[Start of Attachment]

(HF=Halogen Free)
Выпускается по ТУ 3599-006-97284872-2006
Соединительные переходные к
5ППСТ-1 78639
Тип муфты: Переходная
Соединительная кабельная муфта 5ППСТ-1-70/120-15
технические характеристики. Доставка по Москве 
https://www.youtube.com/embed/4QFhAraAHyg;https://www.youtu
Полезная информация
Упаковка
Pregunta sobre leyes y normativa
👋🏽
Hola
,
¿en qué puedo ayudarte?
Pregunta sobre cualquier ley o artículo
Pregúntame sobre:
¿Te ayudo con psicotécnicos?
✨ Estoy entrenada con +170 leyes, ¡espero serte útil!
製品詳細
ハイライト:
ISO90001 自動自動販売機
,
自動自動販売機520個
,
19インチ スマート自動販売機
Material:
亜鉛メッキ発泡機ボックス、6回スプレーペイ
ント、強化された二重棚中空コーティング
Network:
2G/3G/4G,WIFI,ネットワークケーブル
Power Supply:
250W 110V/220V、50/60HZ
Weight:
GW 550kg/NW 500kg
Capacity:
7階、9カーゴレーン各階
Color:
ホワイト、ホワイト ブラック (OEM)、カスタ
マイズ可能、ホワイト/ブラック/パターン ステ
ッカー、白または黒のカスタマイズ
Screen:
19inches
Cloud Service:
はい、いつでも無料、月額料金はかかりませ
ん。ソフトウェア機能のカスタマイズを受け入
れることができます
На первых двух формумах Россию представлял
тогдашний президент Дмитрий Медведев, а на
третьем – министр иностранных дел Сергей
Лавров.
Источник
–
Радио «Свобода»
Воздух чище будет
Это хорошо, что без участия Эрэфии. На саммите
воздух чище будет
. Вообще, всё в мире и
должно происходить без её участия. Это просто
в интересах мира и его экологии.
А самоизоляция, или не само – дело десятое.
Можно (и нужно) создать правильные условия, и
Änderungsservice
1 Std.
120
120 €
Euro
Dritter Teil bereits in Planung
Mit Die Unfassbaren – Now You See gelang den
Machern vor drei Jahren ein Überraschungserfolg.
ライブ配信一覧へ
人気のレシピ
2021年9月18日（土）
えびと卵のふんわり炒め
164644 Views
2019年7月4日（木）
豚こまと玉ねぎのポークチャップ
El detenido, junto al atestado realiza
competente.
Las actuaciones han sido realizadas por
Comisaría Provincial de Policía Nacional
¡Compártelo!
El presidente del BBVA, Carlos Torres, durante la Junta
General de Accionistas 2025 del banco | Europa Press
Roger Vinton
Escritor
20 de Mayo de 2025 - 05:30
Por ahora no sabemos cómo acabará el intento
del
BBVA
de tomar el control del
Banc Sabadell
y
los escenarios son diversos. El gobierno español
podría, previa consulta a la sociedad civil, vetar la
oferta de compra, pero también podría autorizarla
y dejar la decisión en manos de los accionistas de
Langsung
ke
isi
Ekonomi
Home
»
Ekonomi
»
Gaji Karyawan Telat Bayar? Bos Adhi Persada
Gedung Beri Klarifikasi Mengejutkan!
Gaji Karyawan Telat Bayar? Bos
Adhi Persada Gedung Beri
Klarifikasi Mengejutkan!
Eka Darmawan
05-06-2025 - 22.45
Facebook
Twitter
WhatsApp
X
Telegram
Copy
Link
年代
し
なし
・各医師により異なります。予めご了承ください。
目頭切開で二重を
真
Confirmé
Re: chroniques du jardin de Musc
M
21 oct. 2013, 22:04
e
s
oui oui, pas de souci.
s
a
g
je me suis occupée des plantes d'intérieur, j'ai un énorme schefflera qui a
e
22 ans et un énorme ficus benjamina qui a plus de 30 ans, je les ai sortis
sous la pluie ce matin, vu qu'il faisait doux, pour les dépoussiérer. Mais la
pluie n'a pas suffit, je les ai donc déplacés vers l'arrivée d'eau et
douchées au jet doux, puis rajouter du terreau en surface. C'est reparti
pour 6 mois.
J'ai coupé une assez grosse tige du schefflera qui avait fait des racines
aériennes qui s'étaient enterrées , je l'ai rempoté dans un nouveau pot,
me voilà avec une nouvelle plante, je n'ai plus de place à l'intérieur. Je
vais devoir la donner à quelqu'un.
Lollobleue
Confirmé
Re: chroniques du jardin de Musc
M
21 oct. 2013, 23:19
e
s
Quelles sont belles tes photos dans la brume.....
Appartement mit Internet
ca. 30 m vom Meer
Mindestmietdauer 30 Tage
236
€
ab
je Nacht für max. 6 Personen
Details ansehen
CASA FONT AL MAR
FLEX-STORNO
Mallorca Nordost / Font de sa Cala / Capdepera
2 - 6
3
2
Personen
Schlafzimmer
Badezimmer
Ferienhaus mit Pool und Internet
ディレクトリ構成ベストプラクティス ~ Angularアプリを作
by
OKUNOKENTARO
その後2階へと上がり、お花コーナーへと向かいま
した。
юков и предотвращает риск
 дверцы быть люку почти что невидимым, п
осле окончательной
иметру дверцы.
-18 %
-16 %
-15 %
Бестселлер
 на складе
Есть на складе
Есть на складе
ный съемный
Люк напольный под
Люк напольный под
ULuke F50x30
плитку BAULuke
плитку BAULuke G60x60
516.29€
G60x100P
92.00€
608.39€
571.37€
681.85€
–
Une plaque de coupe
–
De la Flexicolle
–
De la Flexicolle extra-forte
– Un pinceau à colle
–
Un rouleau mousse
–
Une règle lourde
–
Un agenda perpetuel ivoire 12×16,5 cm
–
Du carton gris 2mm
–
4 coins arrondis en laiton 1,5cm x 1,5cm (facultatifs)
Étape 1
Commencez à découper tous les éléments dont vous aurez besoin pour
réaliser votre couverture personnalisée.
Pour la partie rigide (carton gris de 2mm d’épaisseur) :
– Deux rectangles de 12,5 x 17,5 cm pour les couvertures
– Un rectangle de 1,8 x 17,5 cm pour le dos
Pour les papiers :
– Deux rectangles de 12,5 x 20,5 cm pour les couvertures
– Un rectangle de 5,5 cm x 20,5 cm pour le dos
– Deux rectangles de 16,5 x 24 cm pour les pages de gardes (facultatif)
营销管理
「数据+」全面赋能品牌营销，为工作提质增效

[End of Attachment]

◆ ASSIGNMENT ◆
Your answer should consist of every record, printed exactly as given.

◆ EXERCISE RESPONSE ◆
(HF=Halogen Free)
Выпускается по ТУ 3599-006-97284872-2006
Соединительные переходные к
5ППСТ-1 78639
Тип муфты: Переходная
Соединительная кабельная муфта 5ППСТ-1-70/120-15
технические характеристики. Доставка по Москве 
https://www.youtube.com/embed/4QFhAraAHyg;https://www.youtu
Полезная информация
Упаковка
Pregunta sobre leyes y normativa
👋🏽
Hola
,
¿en qué puedo ayudarte?
Pregunta sobre cualquier ley o artículo
Pregúntame sobre:
¿Te ayudo con psicotécnicos?
✨ Estoy entrenada con +170 leyes, ¡espero serte útil!
製品詳細
ハイライト:
ISO90001 自動自動販売機
,
自動自動販売機520個
,
19インチ スマート自動販売機
Material:
亜鉛メッキ発泡機ボックス、6回スプレーペイ
ント、強化された二重棚中空コーティング
Network:
2G/3G/4G,WIFI,ネットワークケーブル
Power Supply:
250W 110V/220V、50/60HZ
Weight:
GW 550kg/NW 500kg
Capacity:
7階、9カーゴレーン各階
Color:
ホワイト、ホワイト ブラック (OEM)、カスタ
マイズ可能、ホワイト/ブラック/パターン ステ
ッカー、白または黒のカスタマイズ
Screen:
19inches
Cloud Service:
はい、いつでも無料、月額料金はかかりませ
ん。ソフトウェア機能のカスタマイズを受け入
れることができます
На первых двух формумах Россию представлял
тогдашний президент Дмитрий Медведев, а на
третьем – министр иностранных дел Сергей
Лавров.
Источник
–
Радио «Свобода»
Воздух чище будет
Это хорошо, что без участия Эрэфии. На саммите
воздух чище будет
. Вообще, всё в мире и
должно происходить без её участия. Это просто
в интересах мира и его экологии.
А самоизоляция, или не само – дело десятое.
Можно (и нужно) создать правильные условия, и
Änderungsservice
1 Std.
120
120 €
Euro
Dritter Teil bereits in Planung
Mit Die Unfassbaren – Now You See gelang den
Machern vor drei Jahren ein Überraschungserfolg.
ライブ配信一覧へ
人気のレシピ
2021年9月18日（土）
えびと卵のふんわり炒め
164644 Views
2019年7月4日（木）
豚こまと玉ねぎのポークチャップ
El detenido, junto al atestado realiza
competente.
Las actuaciones han sido realizadas por
Comisaría Provincial de Policía Nacional
¡Compártelo!
El presidente del BBVA, Carlos Torres, durante la Junta
General de Accionistas 2025 del banco | Europa Press
Roger Vinton
Escritor
20 de Mayo de 2025 - 05:30
Por ahora no sabemos cómo acabará el intento
del
BBVA
de tomar el control del
Banc Sabadell
y
los escenarios son diversos. El gobierno español
podría, previa consulta a la sociedad civil, vetar la
oferta de compra, pero también podría autorizarla
y dejar la decisión en manos de los accionistas de
Langsung
ke
isi
Ekonomi
Home
»
Ekonomi
»
Gaji Karyawan Telat Bayar? Bos Adhi Persada
Gedung Beri Klarifikasi Mengejutkan!
Gaji Karyawan Telat Bayar? Bos
Adhi Persada Gedung Beri
Klarifikasi Mengejutkan!
Eka Darmawan
05-06-2025 - 22.45
Facebook
Twitter
WhatsApp
X
Telegram
Copy
Link
年代
し
なし
・各医師により異なります。予めご了承ください。
目頭切開で二重を
真
Confirmé
Re: chroniques du jardin de Musc
M
21 oct. 2013, 22:04
e
s
oui oui, pas de souci.
s
a
g
je me suis occupée des plantes d'intérieur, j'ai un énorme schefflera qui a
e
22 ans et un énorme ficus benjamina qui a plus de 30 ans, je les ai sortis
sous la pluie ce matin, vu qu'il faisait doux, pour les dépoussiérer. Mais la
pluie n'a pas suffit, je les ai donc déplacés vers l'arrivée d'eau et
douchées au jet doux, puis rajouter du terreau en surface. C'est reparti
pour 6 mois.
J'ai coupé une assez grosse tige du schefflera qui avait fait des racines
aériennes qui s'étaient enterrées , je l'ai rempoté dans un nouveau pot,
me voilà avec une nouvelle plante, je n'ai plus de place à l'intérieur. Je
vais devoir la donner à quelqu'un.
Lollobleue
Confirmé
Re: chroniques du jardin de Musc
M
21 oct. 2013, 23:19
e
s
Quelles sont belles tes photos dans la brume.....
Appartement mit Internet
ca. 30 m vom Meer
Mindestmietdauer 30 Tage
236
€
ab
je Nacht für max. 6 Personen
Details ansehen
CASA FONT AL MAR
FLEX-STORNO
Mallorca Nordost / Font de sa Cala / Capdepera
2 - 6
3
2
Personen
Schlafzimmer
Badezimmer
Ferienhaus mit Pool und Internet
ディレクトリ構成ベストプラクティス ~ Angularアプリを作
by
OKUNOKENTARO
その後2階へと上がり、お花コーナーへと向かいま
した。
юков и предотвращает риск
 дверцы быть люку почти что невидимым, п
осле окончательной
иметру дверцы.
-18 %
-16 %
-15 %
Бестселлер
 на складе
Есть на складе
Есть на складе
ный съемный
Люк напольный под
Люк напольный под
ULuke F50x30
плитку BAULuke
плитку BAULuke G60x60
516.29€
G60x100P
92.00€
608.39€
571.37€
681.85€
–
Une plaque de coupe
–
De la Flexicolle
–
De la Flexicolle extra-forte
– Un pinceau à colle
–
Un rouleau mousse
–
Une règle lourde
–
Un agenda perpetuel ivoire 12×16,5 cm
–
Du carton gris 2mm
–
4 coins arrondis en laiton 1,5cm x 1,5cm (facultatifs)
Étape 1
Commencez à découper tous les éléments dont vous aurez besoin pour
réaliser votre couverture personnalisée.
Pour la partie rigide (carton gris de 2mm d’épaisseur) :
– Deux rectangles de 12,5 x 17,5 cm pour les couvertures
– Un rectangle de 1,8 x 17,5 cm pour le dos
Pour les papiers :
– Deux rectangles de 12,5 x 20,5 cm pour les couvertures
– Un rectangle de 5,5 cm x 20,5 cm pour le dos
– Deux rectangles de 16,5 x 24 cm pour les pages de gardes (facultatif)
营销管理
「数据+」全面赋能品牌营销，为工作提质增效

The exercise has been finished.